** Task requirements **
Transcribe all records exactly; omit pictures.
====
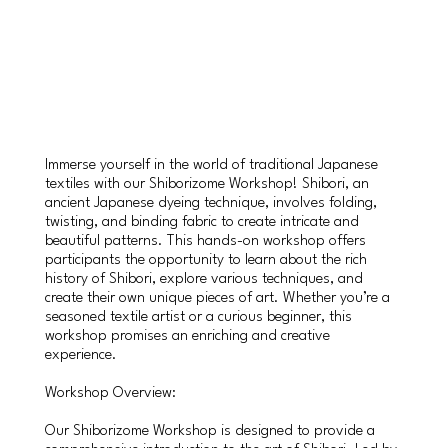
Immerse yourself in the world of traditional Japanese
textiles with our Shiborizome Workshop! Shibori, an
ancient Japanese dyeing technique, involves folding,
twisting, and binding fabric to create intricate and
beautiful patterns. This hands-on workshop offers
participants the opportunity to learn about the rich
history of Shibori, explore various techniques, and
create their own unique pieces of art. Whether you’re a
seasoned textile artist or a curious beginner, this
workshop promises an enriching and creative
experience.
Workshop Overview:
Our Shiborizome Workshop is designed to provide a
====
** Written answer **
Immerse yourself in the world of traditional Japanese
textiles with our Shiborizome Workshop! Shibori, an
ancient Japanese dyeing technique, involves folding,
twisting, and binding fabric to create intricate and
beautiful patterns. This hands-on workshop offers
participants the opportunity to learn about the rich
history of Shibori, explore various techniques, and
create their own unique pieces of art. Whether you’re a
seasoned textile artist or a curious beginner, this
workshop promises an enriching and creative
experience.
Workshop Overview:
Our Shiborizome Workshop is designed to provide a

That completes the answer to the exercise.